Listed entries →
────
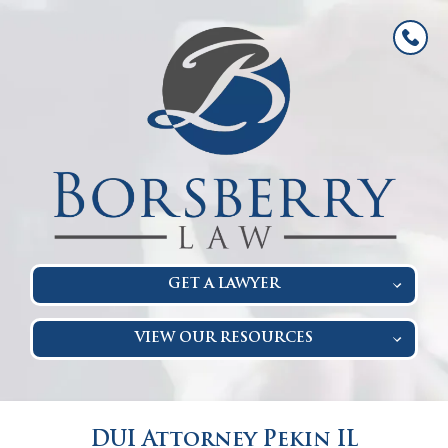
GET A LAWYER
VIEW OUR RESOURCES
DUI Attorney Pekin IL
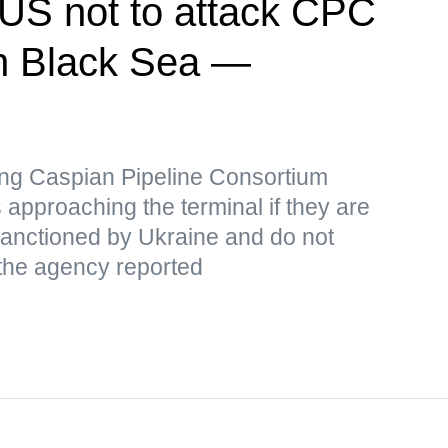
US not to attack CPC
 in Black Sea —
iking Caspian Pipeline Consortium
 approaching the terminal if they are
 sanctioned by Ukraine and do not
 the agency reported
────
What is needed is a word-for-word copy of the lines from the one containing "VIEW OUR RESOURCES" through the final line of the records above, both included, with the pictures left out.

Task response →
VIEW OUR RESOURCES
DUI Attorney Pekin IL
US not to attack CPC
 in Black Sea —
iking Caspian Pipeline Consortium
 approaching the terminal if they are
 sanctioned by Ukraine and do not
 the agency reported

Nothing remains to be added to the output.